Born in a little farm town in northeast Iowa and raised in Kansas City, MO, Randy Seedorff grew up in some fertile ground for country music. The seeds that would later bloom into his current success were planted deep early on. He got his first guitar at age 11 from his mom, who was a country music artist known as “The Prairie Sweetheart.” While she and his uncle, also a musician in a backing band for the top artists of the classic country era, would play together, Randy says, “I would sit on the end of the piano bench and while they practiced I would learn how to play along.”
Randy traces his beginning as a songwriter all the way back to a high school talent show, for which he wrote a song. The experience also connected him with some life-long friends who became collaborators. Adult life saw him getting a “real” job but continuing to play in bands and writing songs.
In 1992 Randy joined the popular Kansas City based bluegrass group Greenside Up as its lead singer and guitarist and performed with them until 1999. During that time he fell victim to an armed robbery. “It really changed my life in a profound way. Faith became a whole lot more important to me than it was before then.” The experience turned his full attention to both his life and music, and he rededicated himself to serving God.
Randy founded the group Soul Purpose in 2010. They released their studio album, Rearview Mirror, produced by Larry Gann of Awe Struck Studios in 2014. Randy released his seven-track EP, Elevate, in 2017. The first two releases from that project reached number one on Christian Radio Charts.
Randy serves as pastor of worship and discipleship at Trinity Church of the Nazarene in Independence, MO. Soul Purpose plays frequently at churches, festivals and other events, with the goal of “bringing the love of God, through the vehicle of music to as many people as possible.”

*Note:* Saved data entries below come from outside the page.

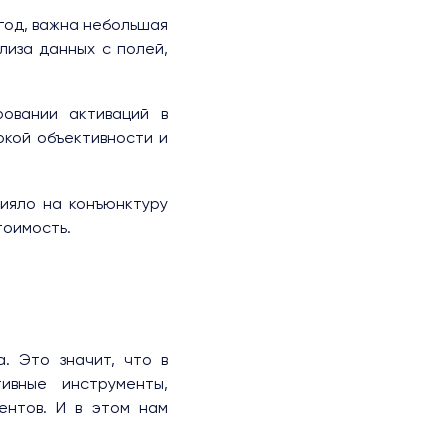
год, важна небольшая
лиза данных с полей,
ровании активаций в
окой объективности и
ияло на конъюнктуру
тоимость.
. Это значит, что в
вные инструменты,
ентов. И в этом нам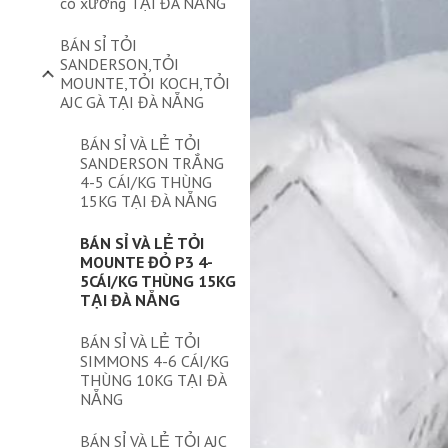
có xương TẠI ĐÀ NẴNG
BÁN SỈ TỎI
SANDERSON,TỎI
MOUNTE,TỎI KOCH,TỎI
AJC GÀ TẠI ĐÀ NẴNG
BÁN SỈ VÀ LẺ TỎI
SANDERSON TRẮNG
4-5 CÁI/KG THÙNG
15KG TẠI ĐÀ NẴNG
BÁN SỈ VÀ LẺ TỎI
MOUNTE ĐỎ P3 4-
5CÁI/KG THÙNG 15KG
TẠI ĐÀ NẴNG
BÁN SỈ VÀ LẺ TỎI
SIMMONS 4-6 CÁI/KG
THÙNG 10KG TẠI ĐÀ
NẴNG
BÁN SỈ VÀ LẺ TỎI AJC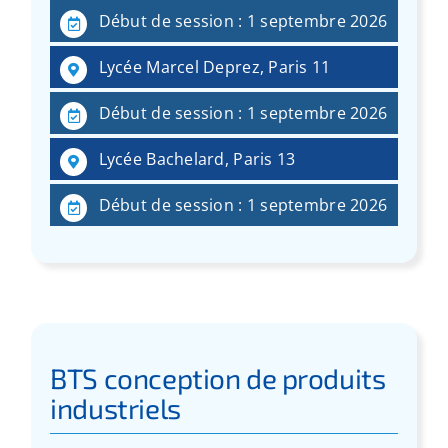
Début de session : 1 septembre 2026
Lycée Marcel Deprez, Paris 11
Début de session : 1 septembre 2026
Lycée Bachelard, Paris 13
Début de session : 1 septembre 2026
BTS conception de produits
industriels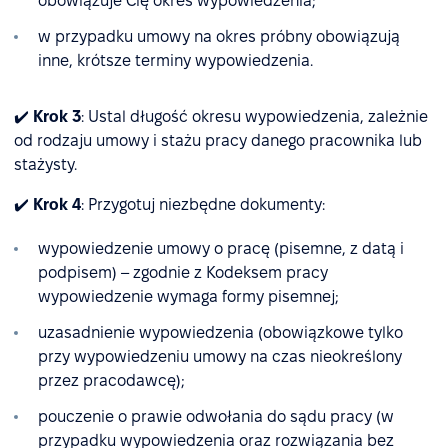
obowiązuje Cię okres wypowiedzenia;
w przypadku umowy na okres próbny obowiązują
inne, krótsze terminy wypowiedzenia.
✔️
Krok 3
: Ustal długość okresu wypowiedzenia, zależnie
od rodzaju umowy i stażu pracy danego pracownika lub
stażysty.
✔️
Krok 4
: Przygotuj niezbędne dokumenty:
wypowiedzenie umowy o pracę (pisemne, z datą i
podpisem) – zgodnie z Kodeksem pracy
wypowiedzenie wymaga formy pisemnej;
uzasadnienie wypowiedzenia (obowiązkowe tylko
przy wypowiedzeniu umowy na czas nieokreślony
przez pracodawcę);
pouczenie o prawie odwołania do sądu pracy (w
przypadku wypowiedzenia oraz rozwiązania bez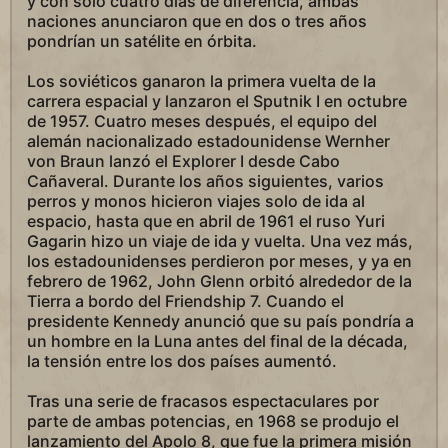
y con solo cuatro días de diferencia, ambas
naciones anunciaron que en dos o tres años
pondrían un satélite en órbita.
Los soviéticos ganaron la primera vuelta de la
carrera espacial y lanzaron el Sputnik I en octubre
de 1957. Cuatro meses después, el equipo del
alemán nacionalizado estadounidense Wernher
von Braun lanzó el Explorer I desde Cabo
Cañaveral. Durante los años siguientes, varios
perros y monos hicieron viajes solo de ida al
espacio, hasta que en abril de 1961 el ruso Yuri
Gagarin hizo un viaje de ida y vuelta. Una vez más,
los estadounidenses perdieron por meses, y ya en
febrero de 1962, John Glenn orbitó alrededor de la
Tierra a bordo del Friendship 7. Cuando el
presidente Kennedy anunció que su país pondría a
un hombre en la Luna antes del final de la década,
la tensión entre los dos países aumentó.
Tras una serie de fracasos espectaculares por
parte de ambas potencias, en 1968 se produjo el
lanzamiento del Apolo 8, que fue la primera misión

The power of that vehicle has become more and more evident to Randy over the years. “It’s really nice to get some affirmation about your songwriting. You think ‘Oh well, my songs are just my songs.’ But when people play them on the radio, and they listen to them, and you start getting feedback like ‘Wow, that’s a great song,’ and ‘It really helped me with this thing in my life that I was dealing with’ and then you understand how important music is to people.”